TASK DIRECTIONS: Filter the listing below, please, and copy only the lines with the word "dnia".

DATASET:
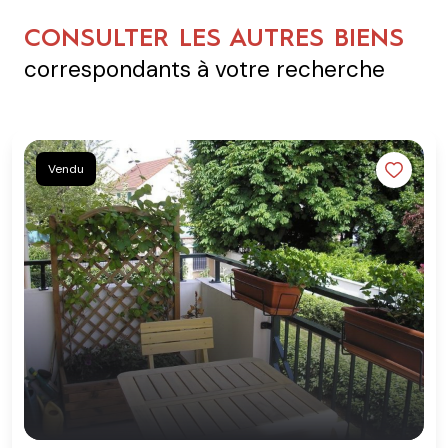
CONSULTER LES AUTRES BIENS
correspondants à votre recherche
Vendu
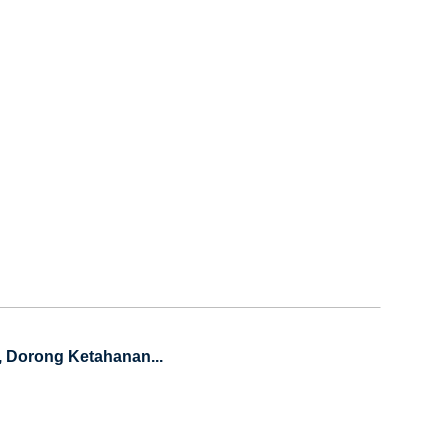
, Dorong Ketahanan...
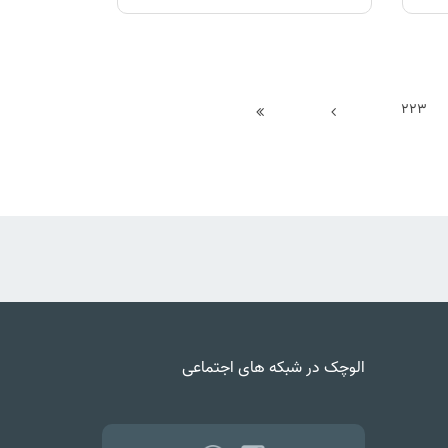
223
الوچک در شبکه های اجتماعی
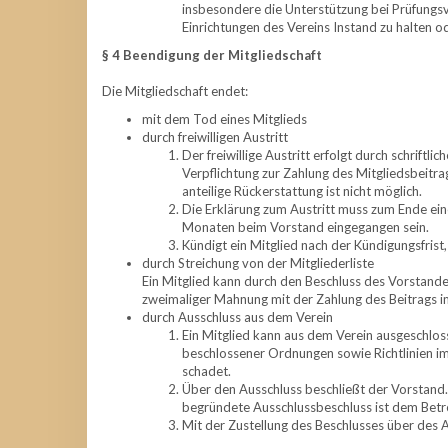
insbesondere die Unterstützung bei Prüfungsv
Einrichtungen des Vereins Instand zu halten o
§ 4 Beendigung der Mitgliedschaft
Die Mitgliedschaft endet:
mit dem Tod eines Mitglieds
durch freiwilligen Austritt
Der freiwillige Austritt erfolgt durch schrift
Verpflichtung zur Zahlung des Mitgliedsbeitra
anteilige Rückerstattung ist nicht möglich.
Die Erklärung zum Austritt muss zum Ende eine
Monaten beim Vorstand eingegangen sein.
Kündigt ein Mitglied nach der Kündigungsfrist, 
durch Streichung von der Mitgliederliste
Ein Mitglied kann durch den Beschluss des Vorstande
zweimaliger Mahnung mit der Zahlung des Beitrags im 
durch Ausschluss aus dem Verein
Ein Mitglied kann aus dem Verein ausgeschlos
beschlossener Ordnungen sowie Richtlinien i
schadet.
Über den Ausschluss beschließt der Vorstand.
begründete Ausschlussbeschluss ist dem Betro
Mit der Zustellung des Beschlusses über des A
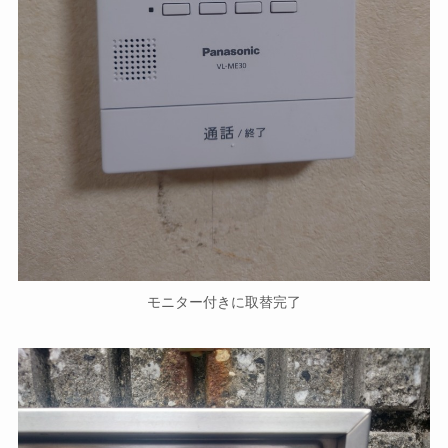
モニター付きに取替完了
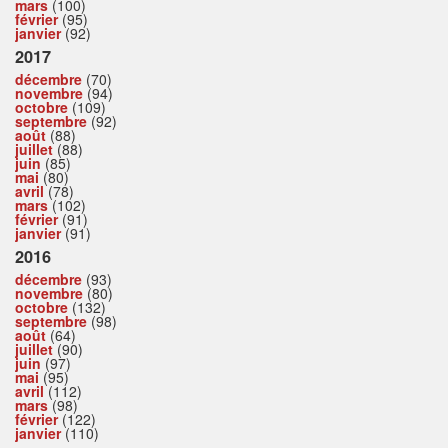
mars
(100)
février
(95)
janvier
(92)
2017
décembre
(70)
novembre
(94)
octobre
(109)
septembre
(92)
août
(88)
juillet
(88)
juin
(85)
mai
(80)
avril
(78)
mars
(102)
février
(91)
janvier
(91)
2016
décembre
(93)
novembre
(80)
octobre
(132)
septembre
(98)
août
(64)
juillet
(90)
juin
(97)
mai
(95)
avril
(112)
mars
(98)
février
(122)
janvier
(110)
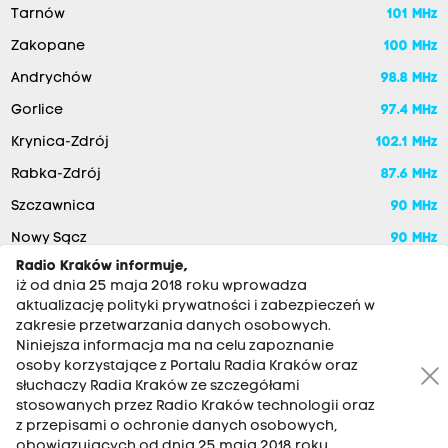
Tarnów
101 MHz
Zakopane
100 MHz
Andrychów
98.8 MHz
Gorlice
97.4 MHz
Krynica-Zdrój
102.1 MHz
Rabka-Zdrój
87.6 MHz
Szczawnica
90 MHz
Nowy Sącz
90 MHz
Radio Kraków informuje,
iż od dnia 25 maja 2018 roku wprowadza
aktualizację polityki prywatności i zabezpieczeń w
zakresie przetwarzania danych osobowych.
Niniejsza informacja ma na celu zapoznanie
osoby korzystające z Portalu Radia Kraków oraz
słuchaczy Radia Kraków ze szczegółami
stosowanych przez Radio Kraków technologii oraz
RADIO KRAKÓW SA. Aleja Juliusza Słowackiego 22, 30-007
z przepisami o ochronie danych osobowych,
Kraków
obowiązujących od dnia 25 maja 2018 roku.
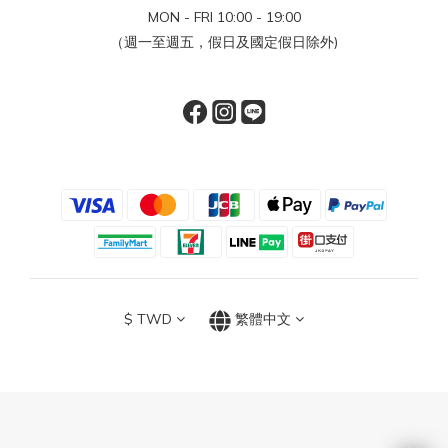
MON - FRI 10:00 - 19:00
（週一至週五，假日及國定假日除外)
$
TWD
繁體中文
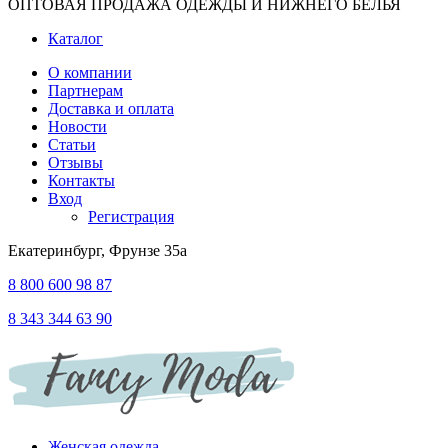
ОПТОВАЯ ПРОДАЖА ОДЕЖДЫ И НИЖНЕГО БЕЛЬЯ
Каталог
О компании
Партнерам
Доставка и оплата
Новости
Статьи
Отзывы
Контакты
Вход
Регистрация
Екатеринбург, Фрунзе 35а
8 800 600 98 87
8 343 344 63 90
Женская одежда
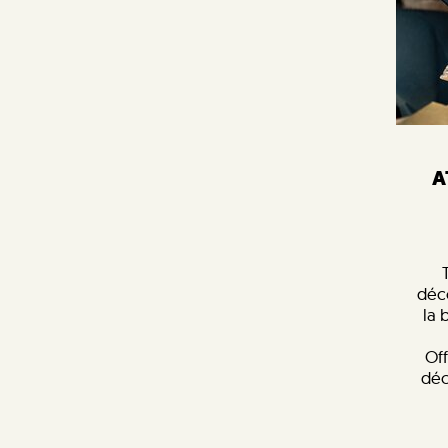
A
déc
la 
Off
déc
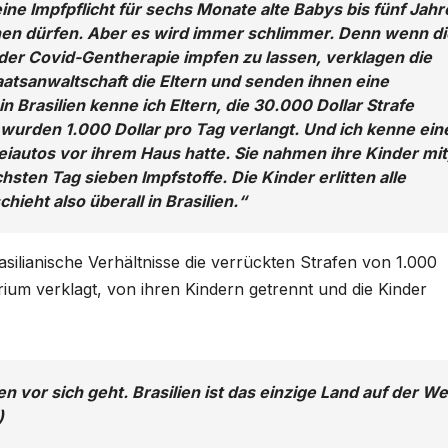
eine Impfpflicht für sechs Monate alte Babys bis fünf Jahr
ehen dürfen. Aber es wird immer schlimmer. Denn wenn di
t der Covid-Gentherapie impfen zu lassen, verklagen die
tsanwaltschaft die Eltern und senden ihnen eine
n Brasilien kenne ich Eltern, die 30.000 Dollar Strafe
wurden 1.000 Dollar pro Tag verlangt. Und ich kenne ein
zeiautos vor ihrem Haus hatte. Sie nahmen ihre Kinder mit
sten Tag sieben Impfstoffe. Die Kinder erlitten alle
ieht also überall in Brasilien.“
asilianische Verhältnisse die verrückten Strafen von 1.000
ium verklagt, von ihren Kindern getrennt und die Kinder
en vor sich geht. Brasilien ist das einzige Land auf der We
)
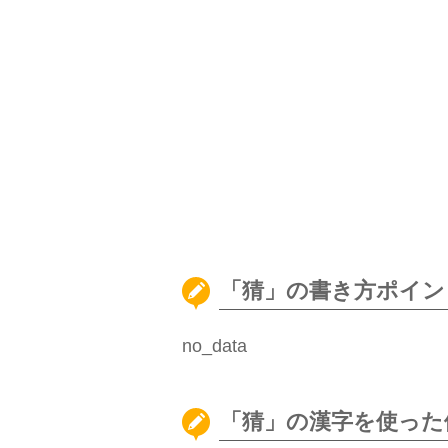
「猜」の書き方ポイン
no_data
「猜」の漢字を使った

RESULT OF THIS TASK:
iż od dnia 25 maja 2018 roku wprowadza
obowiązujących od dnia 25 maja 2018 roku.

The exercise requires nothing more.